Michel Houellebecq, poète maudit, incompris, provocateur et observateur du monde nous revient en force pour cette rentrée littéraire avec le roman que l’on attendait. Une occasion à ne pas laisser passer…  C’est pourquoi nous avons décidé de vous présenter non seulement La Carte et le territoire, son dernier opus mais aussi ses Poésies, rééditées chez J’ai lu et un album trace enregistré en 1996 avec le musicien Jean-Jacques Birgé qui nous a accordé un peu de son temps pour une interview.

Chaque rentrée littéraire possède ses chefs de file. Pour cette édition 2010, ils étaient foisons : Philippe Claudel, Alain Fleischer, Olivier Adam, François Vallejo, Antoine Volodine, Vassilis Alexakis, Jacques Abeille, sont ceux dont nous parlerons dans les semaines à venir (en commençant par mercredi prochain pour un article sur la rentrée littéraire). Un autre nom revient sur toutes les lèvres, celui de Michel Houellebecq. Au cours des dernières années l’auteur avait pris l’habitude de provoquer ou tout du moins d’interroger, de faire naître des débats qui allaient au-delà de la simple littérature. Il nous revient aujourd’hui avec un ouvrage qui ne devrait pas alimenter de telles polémiques. Tant mieux car cela nous permet de nous pencher sur l’essentiel : l’œuvre même !

 

La Carte et le territoire (Flammarion)

Osons le dire d’entrée, ce nouvel opus de Michel Houellebecq confirme une fois de plus que nous avons affaire à un auteur essentiel, un classique avec des mots d’aujourd’hui, comme le qualifie Jean-Jacques Birgé dans l’interview qui suit cet article, un auteur qu’il faut lire pour saisir toute la richesse de la littérature française actuelle. La construction de La Carte et le territoire n’a pourtant rien de révolutionnaire au premier abord. Certains s’énerveront même d’aspects récurrents dans l’œuvre de l’auteur : la noirceur des rapports humains, l’utilisation de personnages réels au service de l’intrigue, ici Frédéric Beigbeder ou Jean-Pierre Pernaud, les descriptions longues de modes d’emplois sans intérêt… mais tout cela cache l’essentiel, une écriture d’une fluidité rare, une intrigue qui s’épaissit au fil des pages pour arriver à un dénouement majestueux sous fond d’intrigue policière.

Mais commençons par le début, quelle est la trame de ce nouveau roman ? Jed Martin, artiste plasticien, devient célèbre grâce à une série de photographies qu’il réalise à partir de cartes Michelin. Délaissant l’appareil photo pour le pinceau, il poursuit sa carrière en portraitisant tout d’abord des travailleurs inconnus, Ferdinand Desroches, boucher chevalin puis Claude Vorilhon, gérant de bar-tabac, puis, reconnaissance oblige, les grands de ce monde, Bill Gates et Steve Jobs notamment.
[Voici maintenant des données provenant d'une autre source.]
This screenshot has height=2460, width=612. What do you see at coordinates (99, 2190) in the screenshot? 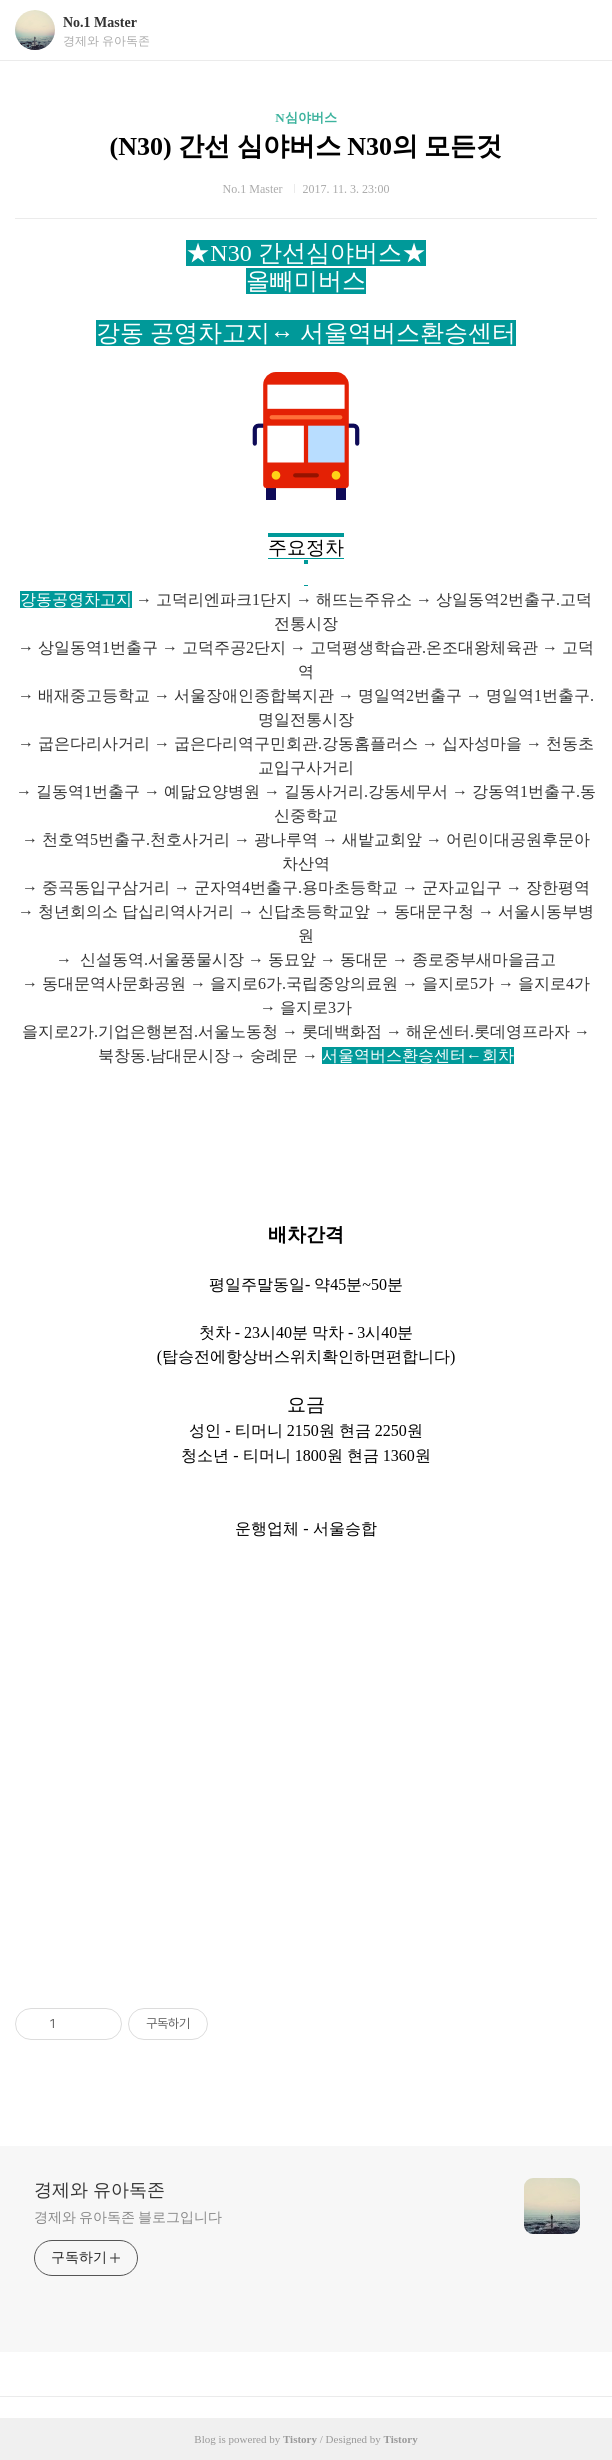 I see `경제와 유아독존` at bounding box center [99, 2190].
Pour la nouvelle exposition qu’il prépare afin de présenter ce travail, Jed décide de confier la rédaction du livret de l’exposition à un écrivain qui a une vision juste de la société, comme le décrit son père Jean-Pierre Martin ; cet écrivain n’est autre que Houellebecq lui-même. La série de rencontres entre les deux artistes met en évidence un mal de vivre réciproque. Personnages quelque peu anachroniques, qu’une société de l’immédiat peut ranger très vite au rayon des has been, chacun vit avec ses doutes et ses souffrances. Pour Jed l’histoire d’une mère très tôt suicidée et d’un père « casé » en mouroir, de rapports « difficiles » avec les femmes, qui ne lui laisseront, à l’orée de sa vie, que des traces fugaces…   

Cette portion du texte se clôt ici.